If you’re a writer, English teacher or just live to read, here’s one road trip you need to make at some point in your life.

Spend a couple days making your way through New England and experience many of the best writers this country has known.

Start the tour in Sleepy Hollow, N.Y., at Washington Irving’s Sunnyside. Perhaps best known for “The Legend of Sleepy Hollow,” Irving is considered one of the first great writers of the country. His estate along the Hudson is beautifully restored, and just a few miles away is the Old Dutch Reformed Church and cemetery, which are featured prominently in “The Legend of Sleepy Hollow.”
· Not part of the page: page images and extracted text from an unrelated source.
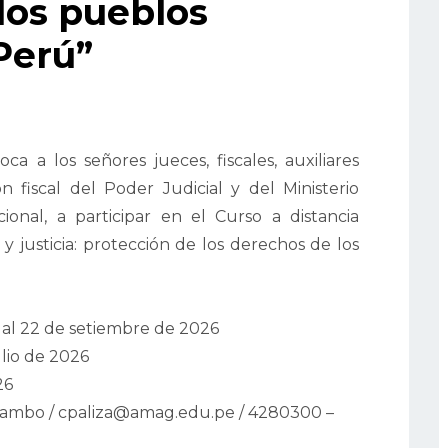
los pueblos
Perú”
a a los señores jueces, fiscales, auxiliares
ón fiscal del Poder Judicial y del Ministerio
ional, a participar en el Curso a distancia
 justicia: protección de los derechos de los
 al 22 de setiembre de 2026
ulio de 2026
26
ambo / cpaliza@amag.edu.pe / 4280300 –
Next, head to Hartford, Connecticut, to tour the homes of Mark Twain and Harriet Beecher Stowe, which are conveniently located next to each other.

Known for his wit, Twain wrote many of his best-known works such as “Adventures of Tom Sawyer,” “Adventures of Huckleberry Finn” and “Prince and the Pauper” while living in his home at Hartford – a quite unique three-story mansion that dates to 1874.

Next door is the home of Harriet Beecher Stowe, author of the anti-slavery novel “Uncle Tom’s Cabin.” The museum aims to create a more interactive experience that inspires you to create social change just like Stowe did with her life and her masterpiece.

From here, head to the Boston area to experience two great Transcendentalist writers – Ralph Waldo Emerson and Henry David Thoreau.

It was at Emerson’s home near Concord where he wrote “Self Reliance” and “Nature,” two of his best-known works.

Just a short drive from Emerson’s home is Walden Pond, where Thoreau (“Civil Disobedience”) went to live in 1845 to conduct his “experiment in simplicity” that was chronicled in “Walden.” A replica of his cabin was built and stones mark the site of the original cabin.

Also in Concord is Louisa May Alcott’s Orchard House. The home looks very much as is did when the Alcott family lived in the home, which is where Louisa wrote her best-known piece, “Little Women” in 1868.

In Salem, Massachusetts, you can find one of the best known historic homes in literature, The House of the Seven Gables. The house, which dates to 1668, is the setting of Nathaniel Hawthorne’s 1851 novel by the same name. The tour also includes a visit to Nathaniel Hawthorne’s birthplace and a walk through the Seaside Gardens.